Assignment: With the pictures removed, please write out every line below exactly as given.

Entries shown:

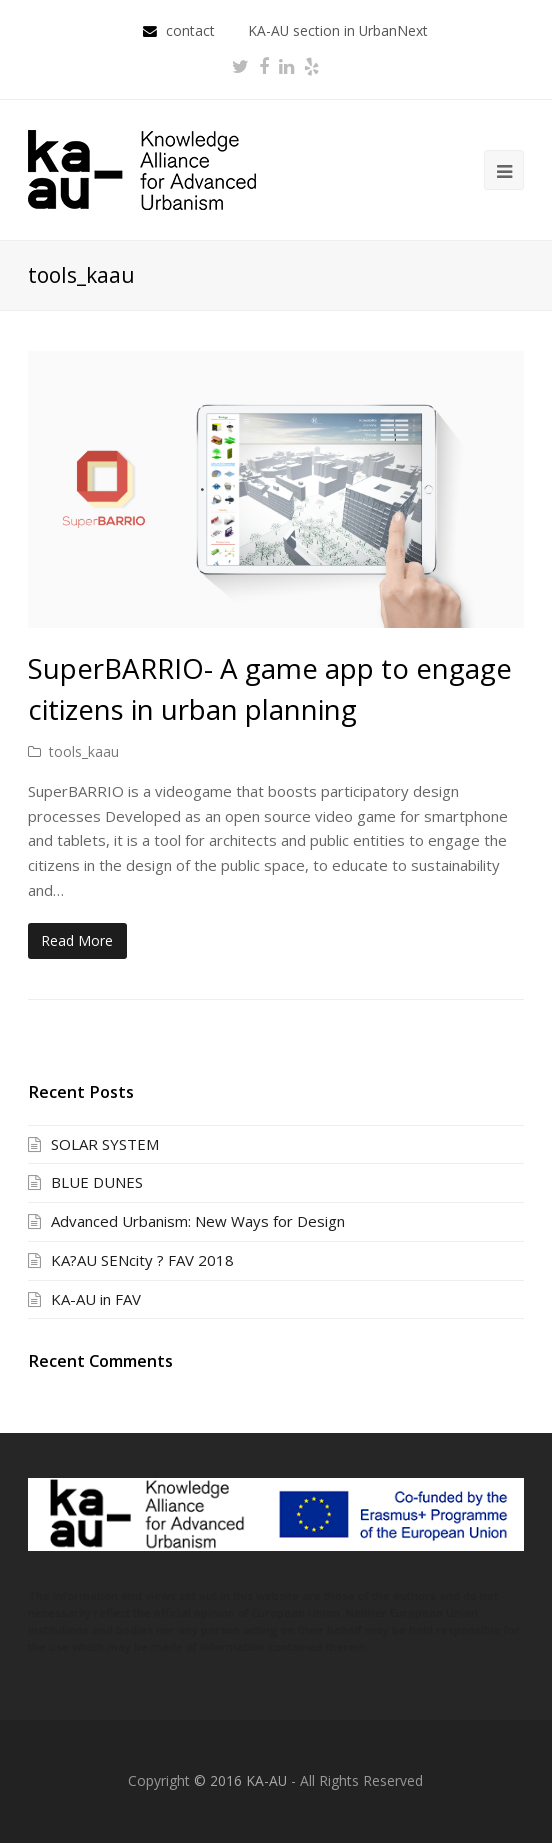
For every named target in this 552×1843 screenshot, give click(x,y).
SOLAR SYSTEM (105, 1144)
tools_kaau (84, 751)
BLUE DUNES (97, 1182)
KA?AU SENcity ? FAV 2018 (142, 1260)
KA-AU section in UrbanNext (338, 30)
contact (192, 30)
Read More (77, 940)
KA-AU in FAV (96, 1299)
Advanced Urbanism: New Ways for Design (198, 1221)
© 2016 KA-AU (240, 1780)
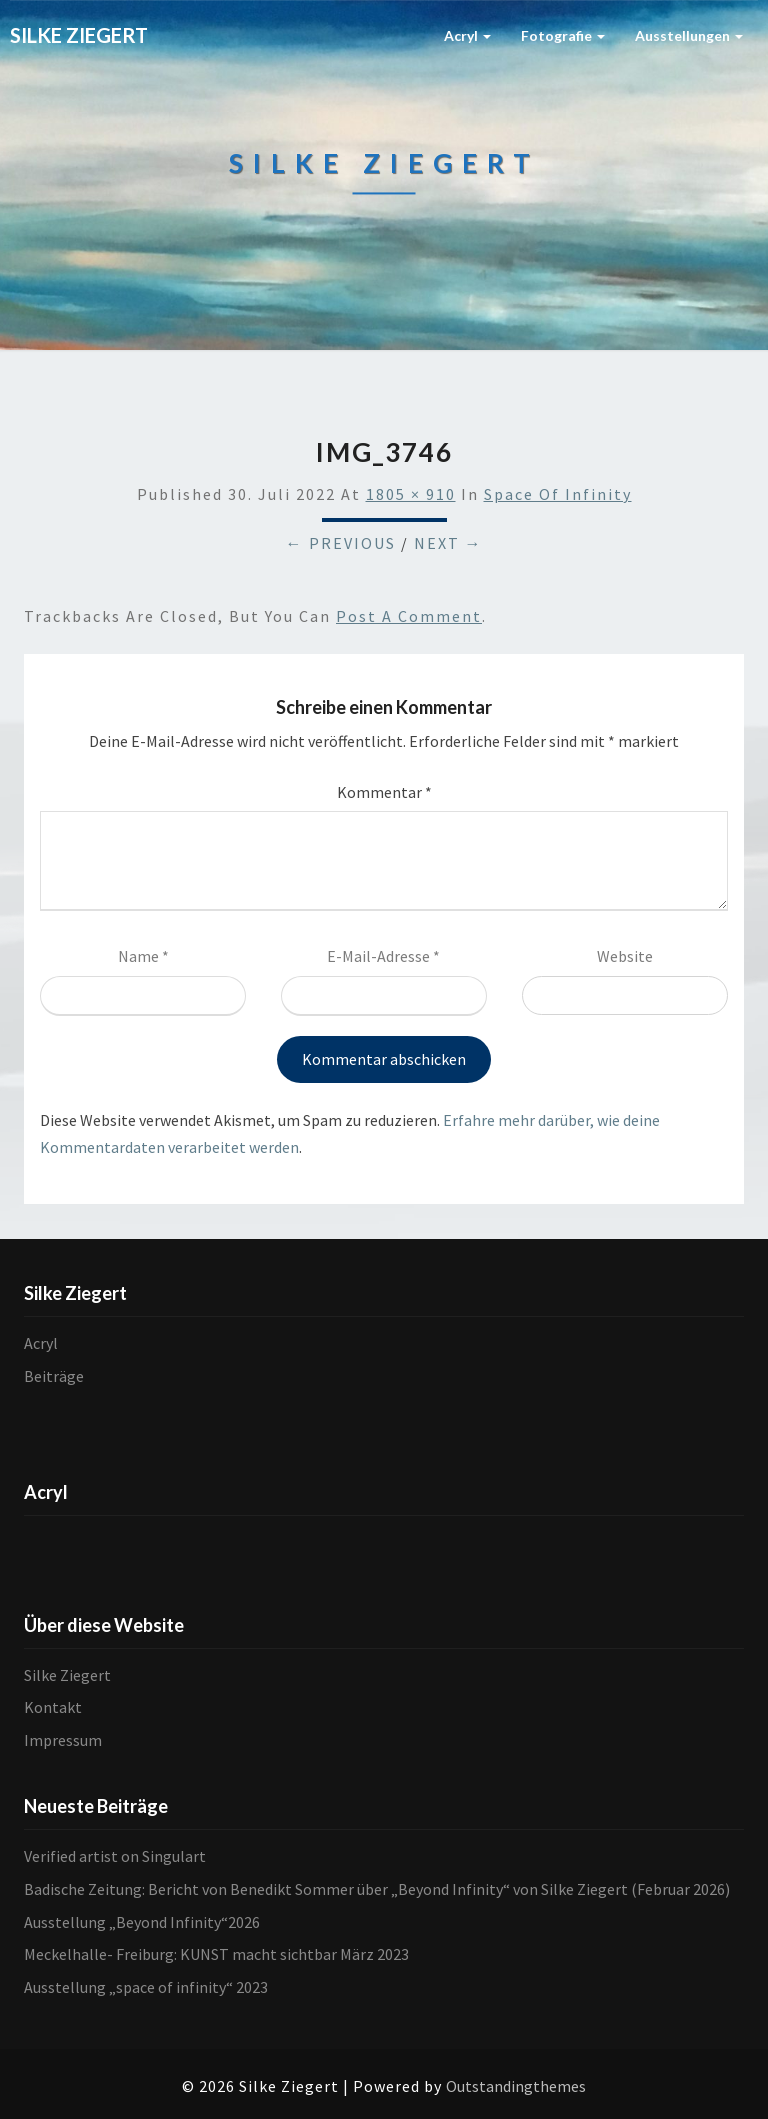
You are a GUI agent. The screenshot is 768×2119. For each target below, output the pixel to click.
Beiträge (54, 1376)
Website (625, 956)
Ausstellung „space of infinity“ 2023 (146, 1987)
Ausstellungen (689, 35)
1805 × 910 (411, 494)
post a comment (409, 616)
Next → (448, 543)
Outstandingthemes (516, 2086)
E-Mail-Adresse (383, 956)
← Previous (341, 543)
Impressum (63, 1740)
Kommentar (384, 792)
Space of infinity (558, 494)
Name (143, 956)
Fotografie (563, 35)
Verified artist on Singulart (115, 1856)
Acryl (467, 35)
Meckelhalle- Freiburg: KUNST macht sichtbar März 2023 (216, 1954)
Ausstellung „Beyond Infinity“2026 (142, 1922)
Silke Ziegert (67, 1675)
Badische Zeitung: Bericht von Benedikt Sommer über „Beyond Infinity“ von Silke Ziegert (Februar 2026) (377, 1889)
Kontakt (53, 1707)
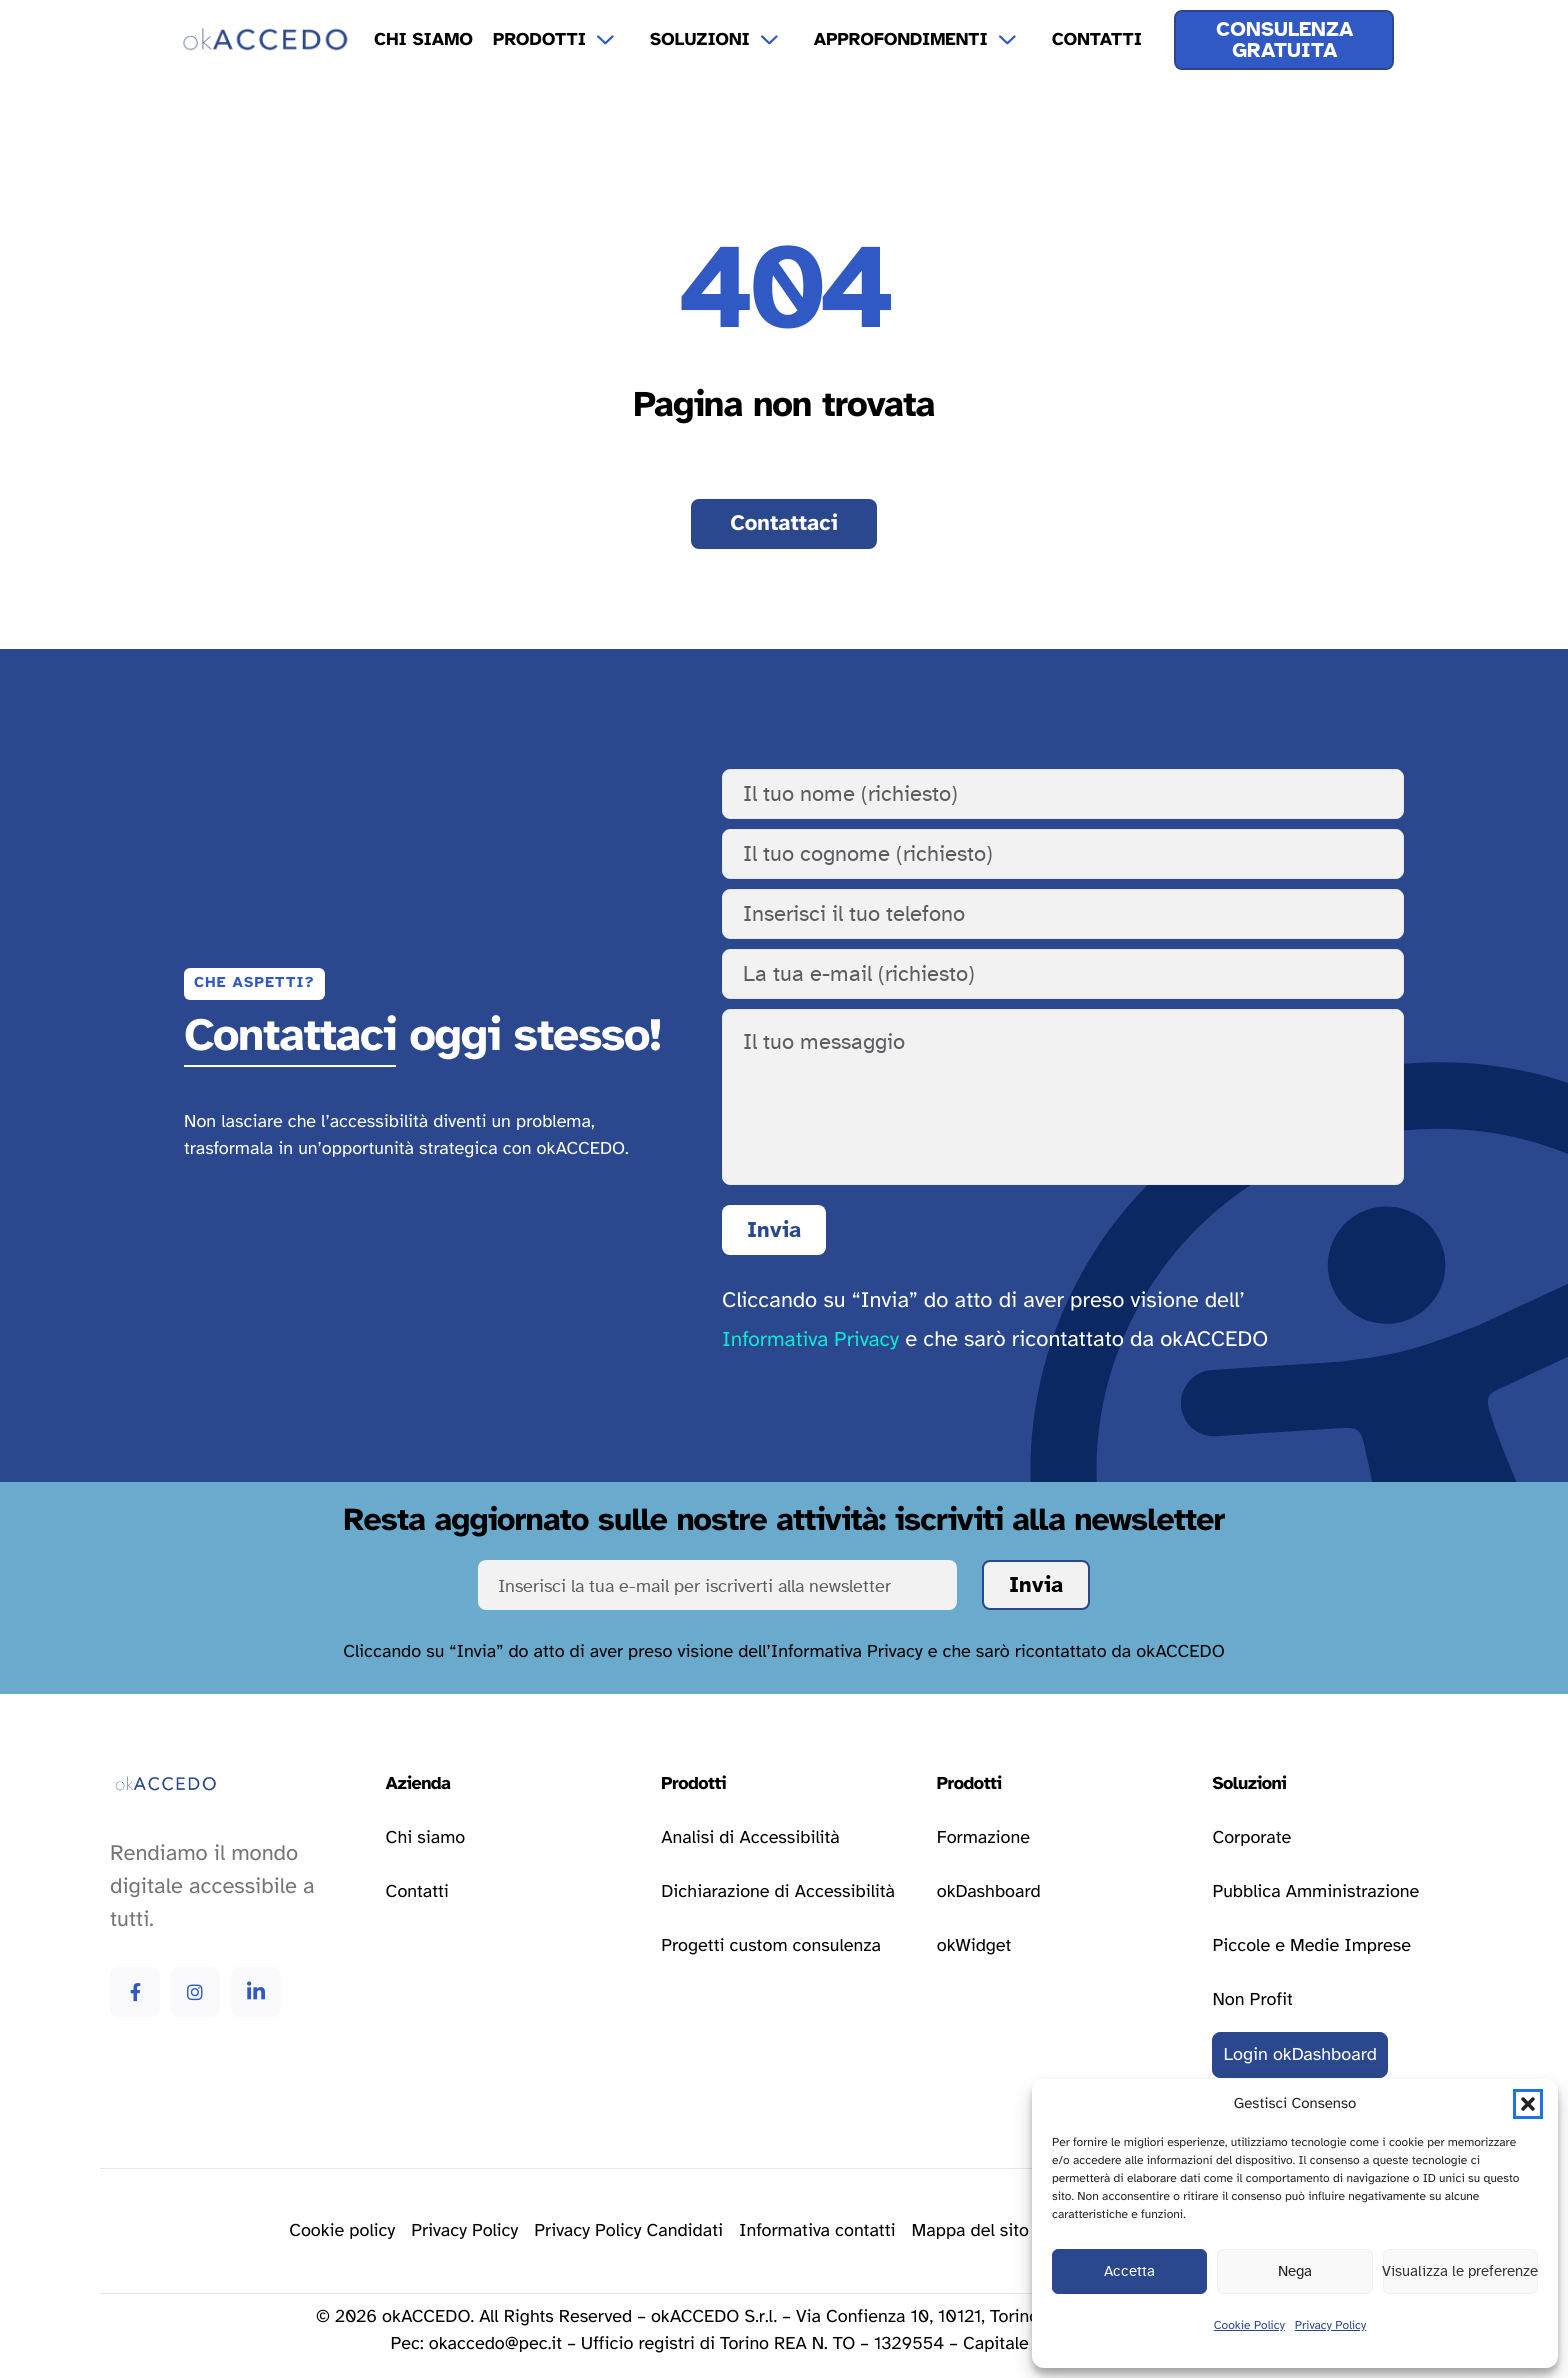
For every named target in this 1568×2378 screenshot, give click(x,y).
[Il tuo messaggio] (1063, 1097)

Your solution:
For every named target in this 552×1843 screenshot, give click(x,y).
SOLAR SYSTEM (105, 1144)
tools_kaau (84, 751)
BLUE DUNES (97, 1182)
KA?AU SENcity ? FAV 2018 (142, 1260)
KA-AU section in UrbanNext (338, 30)
contact (192, 30)
Read More (77, 940)
KA-AU in FAV (96, 1299)
Advanced Urbanism: New Ways for Design (198, 1221)
© 2016 KA-AU (240, 1780)
You are a GUI agent. The screenshot is 768×2119. For each target below, output the pixel to click.
Beiträge (54, 1376)
Website (625, 956)
Ausstellung „space of infinity“ 2023 (146, 1987)
Ausstellungen (689, 35)
1805 × 910 (411, 494)
post a comment (409, 616)
Next → (448, 543)
Outstandingthemes (516, 2086)
E-Mail-Adresse (383, 956)
← Previous (341, 543)
Impressum (63, 1740)
Kommentar (384, 792)
Space of infinity (558, 494)
Name (143, 956)
Fotografie (563, 35)
Verified artist on Singulart (115, 1856)
Acryl (467, 35)
Meckelhalle- Freiburg: KUNST macht sichtbar März 2023 (216, 1954)
Ausstellung „Beyond Infinity“2026 (142, 1922)
Silke Ziegert (67, 1675)
Badische Zeitung: Bericht von Benedikt Sommer über „Beyond Infinity“ von Silke Ziegert (Februar 2026) (377, 1889)
Kontakt (53, 1707)
For every named target in this 1568×2378 screenshot, give click(x,y).
[Il tuo messaggio] (1063, 1097)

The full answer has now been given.